» The problem
Although the entries contain pictures, only their words should be duplicated exactly.

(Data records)
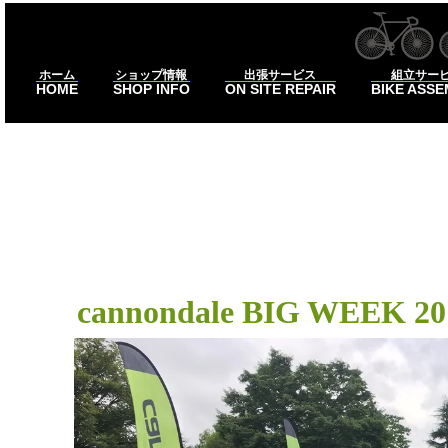
ホーム
ショップ情報
出張サービス
組立サー
HOME
SHOP INFO
ON SITE REPAIR
BIKE ASS
ビッグウィ
cannondale BIG WEEK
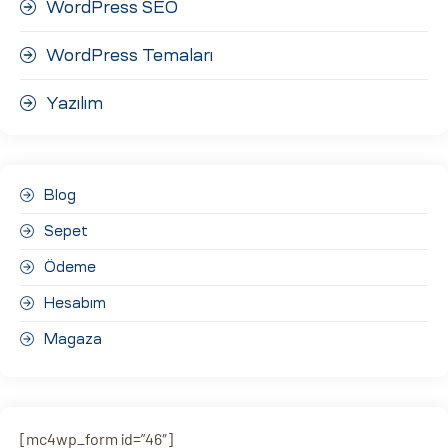
WordPress SEO
WordPress Temaları
Yazılım
Blog
Sepet
Ödeme
Hesabım
Magaza
[mc4wp_form id=”46″]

» Response box
ホーム
ショップ情報
出張サービス
組立サー
HOME
SHOP INFO
ON SITE REPAIR
BIKE ASS
ビッグウィ
cannondale BIG WEEK
WordPress SEO
WordPress Temaları
Yazılım
Blog
Sepet
Ödeme
Hesabım
Magaza
[mc4wp_form id=”46″]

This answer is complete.